Mazda Australia’s updated Mazda2 light car has jumped a significant $5500 in entry-level form, but the Japanese brand believes the move upmarket is a justified one.
Speaking to CarsGuide, Mazda Australia marketing boss Alastair Doak said the repositioning of the its cheapest model is in line with buyer expectation and the brand’s push upmarket.
“I think our customers, and our direction, is that we want to have more standard features, and when you do that, obviously the price point goes up,” he said.
“We thought that was an appropriate time, and to keep it consistent with the new generation of product – Mazda3 kind of set that, established that position in the marketplace.
“We thought we should pull Mazda2 up as much as possible – the (new) entry model is a Maxx Plus in the old nomenclature.”
It is understood that the outgoing Mazda2 Neo – which kicked off at $15,570 before on-road costs – made up around 40 per cent overall light-car sales for the brand.

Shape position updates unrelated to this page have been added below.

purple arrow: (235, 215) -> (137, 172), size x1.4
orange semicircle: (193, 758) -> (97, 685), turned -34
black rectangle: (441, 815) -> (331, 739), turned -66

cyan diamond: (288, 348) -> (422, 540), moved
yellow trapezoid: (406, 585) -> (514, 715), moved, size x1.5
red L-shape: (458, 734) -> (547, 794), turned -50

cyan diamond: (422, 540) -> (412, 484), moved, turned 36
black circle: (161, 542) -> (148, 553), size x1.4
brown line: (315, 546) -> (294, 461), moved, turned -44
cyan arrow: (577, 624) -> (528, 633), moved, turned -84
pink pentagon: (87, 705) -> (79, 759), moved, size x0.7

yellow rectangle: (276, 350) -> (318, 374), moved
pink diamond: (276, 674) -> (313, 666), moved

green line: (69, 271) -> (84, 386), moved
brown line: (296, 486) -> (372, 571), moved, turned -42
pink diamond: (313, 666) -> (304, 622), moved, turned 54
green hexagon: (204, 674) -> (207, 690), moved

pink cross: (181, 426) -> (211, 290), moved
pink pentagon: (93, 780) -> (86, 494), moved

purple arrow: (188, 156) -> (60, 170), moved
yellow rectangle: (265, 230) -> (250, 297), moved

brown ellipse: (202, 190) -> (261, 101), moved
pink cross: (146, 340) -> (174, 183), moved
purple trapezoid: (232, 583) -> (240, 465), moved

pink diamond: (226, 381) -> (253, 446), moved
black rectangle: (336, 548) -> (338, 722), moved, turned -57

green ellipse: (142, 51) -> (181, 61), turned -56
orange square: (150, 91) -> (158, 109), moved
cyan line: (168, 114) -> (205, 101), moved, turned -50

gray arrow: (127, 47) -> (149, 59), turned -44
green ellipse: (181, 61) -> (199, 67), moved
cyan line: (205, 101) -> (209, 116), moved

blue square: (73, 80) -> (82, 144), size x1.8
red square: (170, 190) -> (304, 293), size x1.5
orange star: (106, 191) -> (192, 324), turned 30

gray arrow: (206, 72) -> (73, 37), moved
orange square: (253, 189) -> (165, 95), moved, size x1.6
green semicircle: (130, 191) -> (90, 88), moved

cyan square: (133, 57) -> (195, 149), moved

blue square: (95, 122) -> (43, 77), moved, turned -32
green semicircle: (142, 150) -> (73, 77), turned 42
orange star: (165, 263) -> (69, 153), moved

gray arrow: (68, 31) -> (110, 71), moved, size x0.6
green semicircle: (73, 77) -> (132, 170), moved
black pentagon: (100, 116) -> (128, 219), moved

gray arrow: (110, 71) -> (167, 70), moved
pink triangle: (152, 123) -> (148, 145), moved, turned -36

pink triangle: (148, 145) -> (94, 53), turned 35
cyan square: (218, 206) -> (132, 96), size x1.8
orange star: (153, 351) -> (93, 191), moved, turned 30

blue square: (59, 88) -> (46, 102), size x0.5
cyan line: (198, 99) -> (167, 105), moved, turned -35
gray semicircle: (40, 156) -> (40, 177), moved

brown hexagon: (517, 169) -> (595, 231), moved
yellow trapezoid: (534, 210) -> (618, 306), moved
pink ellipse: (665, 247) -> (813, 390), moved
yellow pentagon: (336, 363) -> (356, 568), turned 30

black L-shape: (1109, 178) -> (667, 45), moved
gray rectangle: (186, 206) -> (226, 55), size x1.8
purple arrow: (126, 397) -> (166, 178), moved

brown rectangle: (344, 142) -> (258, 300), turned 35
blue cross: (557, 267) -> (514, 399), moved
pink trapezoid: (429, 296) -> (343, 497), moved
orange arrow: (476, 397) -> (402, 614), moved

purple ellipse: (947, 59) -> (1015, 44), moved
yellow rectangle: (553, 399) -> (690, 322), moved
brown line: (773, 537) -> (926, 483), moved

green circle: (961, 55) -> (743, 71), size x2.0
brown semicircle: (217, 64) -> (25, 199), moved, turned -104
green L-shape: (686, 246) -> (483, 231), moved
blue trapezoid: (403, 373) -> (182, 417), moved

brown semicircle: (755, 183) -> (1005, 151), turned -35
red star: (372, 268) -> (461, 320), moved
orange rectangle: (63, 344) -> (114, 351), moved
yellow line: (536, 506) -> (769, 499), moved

For the 2020 model year, the Mazda2 will open at $20,990 for the renamed G15 Pure hatchback and sedan with a manual gearbox, making it just $1720 cheaper than the mechanically related CX-3 small SUV.
However, Mazda Australia boss Vinesh Bhindi said expectations are that the added equipment will mean higher resale value, and therefore better long-term value for the customer.
“You got to keep in mind, in particular when we look at safety technology; it is our view that the consumers who are buying cars with safety technology, when in three to five years’ time – and in some cases longer, especially in our case being private buyer focussed – when they bring that car back to the market, if it doesn’t have the safety features that we’re making standard right now … you can imagine the value impact they will have on the asset, he said.
“Yes, the entry price goes up, but it comes with the value equation, safety features, convenience features and other technologies with it.
“It really is protecting the investment, more so than not having, and you will remember the days when airbags and ABS first came out, they were expensive luxury items, and then eventually it became standard, and there was a point in time where cars without those features were seen as something that did not meet consumers expectations at the time.”